Who in the NHS do you admire the most and why?
It has to be the frontline staff who have put their trust in me to do what I do every day, and still take the time to engage with me while working under relentless pressure. Without them I would have no purpose in what I was doing as they are the true leaders in the technology revolution. I am just there to connect and inspire them with the opportunities.
If you were given £30 million to spend on digital transformation within your trust, where would that money go?
I would spend the money in three key areas. The first would be on digital literacy training and education, so staff could be empowered to feel comfortable with the technology both at work and in their personal lives. The second would be to back-fill a wide selection of frontline staff to spend a significant time exploring how we could reoptimise the process through the use of technology. That would include looking both nationally and internationally at how others have done it. The third would be on ensuring that staff had suitable devices to enable them to realise the ways of working that they want to implement.
What is the most over-hyped digital innovation in health?
Apps. The huge numbers that have come into being now make it really difficult to pick out the ones that will truly make a difference to citizen care and wellbeing, and to the delivery of healthcare. I think the huge numbers and the saying of there’s “an app for that” has resulted in so much dilution that we cannot fully engage with and implement them.
What is the most under-rated digital innovation in health?
The PRSB [Professional Record Standards Body] standards. If all health and social care organisations fully implemented them, it would make it so much easier to implement information sharing agreement between partners.
And a few non-digital questions, what’s the worst job you’ve ever had and why?

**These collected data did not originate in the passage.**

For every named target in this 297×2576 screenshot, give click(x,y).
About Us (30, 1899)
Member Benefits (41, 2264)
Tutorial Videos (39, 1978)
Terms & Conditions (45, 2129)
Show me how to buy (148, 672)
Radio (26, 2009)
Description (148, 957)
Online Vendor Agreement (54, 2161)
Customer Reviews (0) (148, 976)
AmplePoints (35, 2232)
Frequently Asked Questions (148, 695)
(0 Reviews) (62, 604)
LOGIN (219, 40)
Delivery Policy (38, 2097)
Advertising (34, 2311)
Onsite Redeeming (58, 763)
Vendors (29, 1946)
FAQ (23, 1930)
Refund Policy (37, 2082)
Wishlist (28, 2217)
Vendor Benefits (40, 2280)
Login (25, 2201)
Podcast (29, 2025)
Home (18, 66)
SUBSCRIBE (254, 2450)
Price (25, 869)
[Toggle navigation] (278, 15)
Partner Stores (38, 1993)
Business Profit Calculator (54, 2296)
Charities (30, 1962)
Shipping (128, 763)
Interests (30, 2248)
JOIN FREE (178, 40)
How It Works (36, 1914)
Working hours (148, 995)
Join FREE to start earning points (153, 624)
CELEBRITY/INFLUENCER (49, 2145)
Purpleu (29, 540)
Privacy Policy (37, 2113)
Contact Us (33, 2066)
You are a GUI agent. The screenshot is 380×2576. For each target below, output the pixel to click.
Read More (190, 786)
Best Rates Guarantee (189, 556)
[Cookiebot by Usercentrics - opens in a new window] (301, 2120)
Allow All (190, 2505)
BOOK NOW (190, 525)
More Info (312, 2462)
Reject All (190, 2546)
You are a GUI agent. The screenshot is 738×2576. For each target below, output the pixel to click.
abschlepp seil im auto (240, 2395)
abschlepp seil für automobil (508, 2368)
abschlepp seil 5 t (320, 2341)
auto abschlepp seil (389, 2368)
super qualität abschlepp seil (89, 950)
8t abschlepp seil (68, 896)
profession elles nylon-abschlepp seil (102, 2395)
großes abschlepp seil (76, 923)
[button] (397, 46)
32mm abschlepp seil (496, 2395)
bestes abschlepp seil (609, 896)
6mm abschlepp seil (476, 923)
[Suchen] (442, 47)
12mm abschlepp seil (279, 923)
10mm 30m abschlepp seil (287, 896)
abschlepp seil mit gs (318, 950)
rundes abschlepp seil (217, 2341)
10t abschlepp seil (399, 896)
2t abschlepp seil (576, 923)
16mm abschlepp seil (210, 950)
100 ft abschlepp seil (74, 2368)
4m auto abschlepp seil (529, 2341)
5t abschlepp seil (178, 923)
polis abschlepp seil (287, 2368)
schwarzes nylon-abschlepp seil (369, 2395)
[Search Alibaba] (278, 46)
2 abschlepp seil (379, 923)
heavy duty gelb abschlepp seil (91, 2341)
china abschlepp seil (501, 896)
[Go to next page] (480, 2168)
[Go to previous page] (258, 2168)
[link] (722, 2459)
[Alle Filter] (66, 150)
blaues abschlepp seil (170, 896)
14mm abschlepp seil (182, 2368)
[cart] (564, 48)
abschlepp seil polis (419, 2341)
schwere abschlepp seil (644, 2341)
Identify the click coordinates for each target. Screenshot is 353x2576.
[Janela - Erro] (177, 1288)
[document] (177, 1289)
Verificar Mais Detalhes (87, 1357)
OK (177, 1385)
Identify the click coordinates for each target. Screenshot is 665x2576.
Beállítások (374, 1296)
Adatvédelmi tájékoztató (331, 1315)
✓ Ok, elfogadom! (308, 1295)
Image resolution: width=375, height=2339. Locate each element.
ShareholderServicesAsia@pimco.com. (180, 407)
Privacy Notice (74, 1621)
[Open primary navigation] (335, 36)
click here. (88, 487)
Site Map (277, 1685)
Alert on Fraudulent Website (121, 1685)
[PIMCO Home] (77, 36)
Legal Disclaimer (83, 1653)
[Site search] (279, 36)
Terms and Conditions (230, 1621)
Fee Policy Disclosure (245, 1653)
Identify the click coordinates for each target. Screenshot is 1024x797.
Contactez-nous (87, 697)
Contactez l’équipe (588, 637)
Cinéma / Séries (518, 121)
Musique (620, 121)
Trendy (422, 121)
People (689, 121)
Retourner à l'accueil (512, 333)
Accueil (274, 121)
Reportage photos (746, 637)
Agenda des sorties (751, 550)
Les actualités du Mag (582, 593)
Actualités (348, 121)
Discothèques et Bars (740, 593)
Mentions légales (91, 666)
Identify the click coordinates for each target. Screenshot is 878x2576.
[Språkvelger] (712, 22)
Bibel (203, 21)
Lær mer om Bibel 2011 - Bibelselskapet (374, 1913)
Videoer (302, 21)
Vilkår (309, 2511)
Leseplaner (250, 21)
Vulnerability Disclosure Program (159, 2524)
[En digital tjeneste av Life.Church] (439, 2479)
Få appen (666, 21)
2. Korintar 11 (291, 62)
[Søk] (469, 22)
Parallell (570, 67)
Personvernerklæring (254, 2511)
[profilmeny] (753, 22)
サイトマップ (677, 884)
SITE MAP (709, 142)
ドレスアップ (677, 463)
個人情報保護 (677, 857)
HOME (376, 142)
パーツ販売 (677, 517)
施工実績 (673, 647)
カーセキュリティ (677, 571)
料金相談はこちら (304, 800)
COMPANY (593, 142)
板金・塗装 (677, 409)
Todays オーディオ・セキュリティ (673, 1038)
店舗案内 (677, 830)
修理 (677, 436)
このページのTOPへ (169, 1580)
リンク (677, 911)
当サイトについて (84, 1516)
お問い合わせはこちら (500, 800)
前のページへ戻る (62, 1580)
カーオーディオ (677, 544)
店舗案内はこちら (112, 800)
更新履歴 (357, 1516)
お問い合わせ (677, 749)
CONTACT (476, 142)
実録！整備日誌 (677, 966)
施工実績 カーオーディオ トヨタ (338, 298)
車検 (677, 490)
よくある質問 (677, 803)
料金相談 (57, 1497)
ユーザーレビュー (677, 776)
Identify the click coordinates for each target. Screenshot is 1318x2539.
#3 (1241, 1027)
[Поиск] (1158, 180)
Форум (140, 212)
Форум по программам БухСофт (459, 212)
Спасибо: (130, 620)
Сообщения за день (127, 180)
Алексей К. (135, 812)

Before I went into nursing, I worked in a supermarket where I ended up covering for the store cleaner. That involved having to do deep cleans on the meat and fish fridges. Spending hours having to scrub a walk in freezer with the smell of fish coming through while you scrubbed was awful. Although working there taught me a lot of my life lessons that I was able to build on throughout my career.
If you could invite three people, alive or dead, to dinner who would they be?
It would be Steve Jobs, Florence Nightingale and Mother Teresa. I would ask them to evaluate the way we are using technology and information in the NHS and where we should focus next in the delivery of healthcare.
What’s the background image on your home computer?
A picture from The High Roller Observation Wheel in Las Vegas, from my holiday last year.
What’s your favourite piece of technology at home and why?
It has to be my tablet. It allows me to do everything I need to do outside of work, from reading my e-books and e-journals to catching up on e-mails and Skyping with my relatives overseas.
If you could have any other job, what would it be?
Airline pilot. I still find it fascinating every time I fly that they are able to take off and land the plane, with so many people on it as well as the products we enjoy every day.
In a film of your life, who would play you?
It would probably be Charlie Clements, who played Bradley in Eastenders. When I was a student nurse my nickname was Bradley as people told me I looked like him.